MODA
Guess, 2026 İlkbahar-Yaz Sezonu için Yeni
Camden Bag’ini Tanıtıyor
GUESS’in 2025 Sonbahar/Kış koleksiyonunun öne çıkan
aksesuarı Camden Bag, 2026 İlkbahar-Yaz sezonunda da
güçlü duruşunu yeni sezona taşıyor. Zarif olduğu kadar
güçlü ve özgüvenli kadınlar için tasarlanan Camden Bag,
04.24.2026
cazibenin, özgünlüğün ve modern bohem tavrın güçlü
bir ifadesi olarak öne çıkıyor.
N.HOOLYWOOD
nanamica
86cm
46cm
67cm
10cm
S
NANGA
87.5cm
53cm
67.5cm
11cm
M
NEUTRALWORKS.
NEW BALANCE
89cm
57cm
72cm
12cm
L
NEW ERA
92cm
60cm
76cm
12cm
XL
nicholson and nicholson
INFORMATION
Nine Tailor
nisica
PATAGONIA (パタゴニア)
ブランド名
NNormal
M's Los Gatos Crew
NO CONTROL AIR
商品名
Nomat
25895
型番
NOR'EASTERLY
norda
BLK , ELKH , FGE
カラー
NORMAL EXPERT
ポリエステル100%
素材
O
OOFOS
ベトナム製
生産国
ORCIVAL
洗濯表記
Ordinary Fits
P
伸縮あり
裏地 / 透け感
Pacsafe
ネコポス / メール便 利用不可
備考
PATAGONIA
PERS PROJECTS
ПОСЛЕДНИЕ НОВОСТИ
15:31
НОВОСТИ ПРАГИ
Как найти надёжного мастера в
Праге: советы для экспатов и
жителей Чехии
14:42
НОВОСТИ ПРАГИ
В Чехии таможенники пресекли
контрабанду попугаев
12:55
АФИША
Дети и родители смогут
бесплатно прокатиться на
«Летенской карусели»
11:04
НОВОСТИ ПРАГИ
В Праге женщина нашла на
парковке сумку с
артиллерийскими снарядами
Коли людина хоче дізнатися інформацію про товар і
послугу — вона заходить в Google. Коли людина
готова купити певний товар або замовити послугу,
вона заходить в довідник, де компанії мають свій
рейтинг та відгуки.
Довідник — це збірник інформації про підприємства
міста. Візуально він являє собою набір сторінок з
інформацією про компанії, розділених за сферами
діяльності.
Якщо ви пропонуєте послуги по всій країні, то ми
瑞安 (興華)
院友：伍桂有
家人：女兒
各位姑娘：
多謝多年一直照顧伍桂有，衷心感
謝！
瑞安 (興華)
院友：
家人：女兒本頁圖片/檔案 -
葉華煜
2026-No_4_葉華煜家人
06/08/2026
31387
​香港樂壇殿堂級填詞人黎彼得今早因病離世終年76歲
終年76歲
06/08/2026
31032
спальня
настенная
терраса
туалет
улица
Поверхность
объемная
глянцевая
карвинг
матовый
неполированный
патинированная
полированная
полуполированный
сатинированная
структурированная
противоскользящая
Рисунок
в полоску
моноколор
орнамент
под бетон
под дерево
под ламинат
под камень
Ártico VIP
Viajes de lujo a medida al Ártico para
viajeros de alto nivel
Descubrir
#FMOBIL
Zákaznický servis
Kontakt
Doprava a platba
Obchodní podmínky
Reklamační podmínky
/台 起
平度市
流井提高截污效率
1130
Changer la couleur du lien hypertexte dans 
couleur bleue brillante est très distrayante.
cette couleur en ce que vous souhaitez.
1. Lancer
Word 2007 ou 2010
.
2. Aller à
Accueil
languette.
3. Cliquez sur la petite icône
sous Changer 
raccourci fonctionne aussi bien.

········

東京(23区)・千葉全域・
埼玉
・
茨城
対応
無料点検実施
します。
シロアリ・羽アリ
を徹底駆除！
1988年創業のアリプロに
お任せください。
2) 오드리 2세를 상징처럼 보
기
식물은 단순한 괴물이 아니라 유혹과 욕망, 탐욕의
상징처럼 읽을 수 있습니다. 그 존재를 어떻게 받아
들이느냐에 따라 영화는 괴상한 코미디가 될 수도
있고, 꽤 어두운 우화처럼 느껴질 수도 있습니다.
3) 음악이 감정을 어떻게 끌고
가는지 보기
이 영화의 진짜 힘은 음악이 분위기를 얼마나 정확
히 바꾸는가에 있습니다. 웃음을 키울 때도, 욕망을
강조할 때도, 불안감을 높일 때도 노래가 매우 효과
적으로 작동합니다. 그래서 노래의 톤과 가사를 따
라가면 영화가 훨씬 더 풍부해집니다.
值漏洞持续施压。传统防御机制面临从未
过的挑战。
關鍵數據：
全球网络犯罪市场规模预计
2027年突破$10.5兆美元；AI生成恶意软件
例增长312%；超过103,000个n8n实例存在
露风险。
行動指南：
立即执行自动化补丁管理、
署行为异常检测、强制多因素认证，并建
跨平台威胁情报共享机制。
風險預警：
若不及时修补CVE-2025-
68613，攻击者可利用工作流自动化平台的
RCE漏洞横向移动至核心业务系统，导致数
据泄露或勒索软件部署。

········

Assignment:
Each line that holds the word "için" should be extracted from the records.

Final answer:
Guess, 2026 İlkbahar-Yaz Sezonu için Yeni
güçlü ve özgüvenli kadınlar için tasarlanan Camden Bag,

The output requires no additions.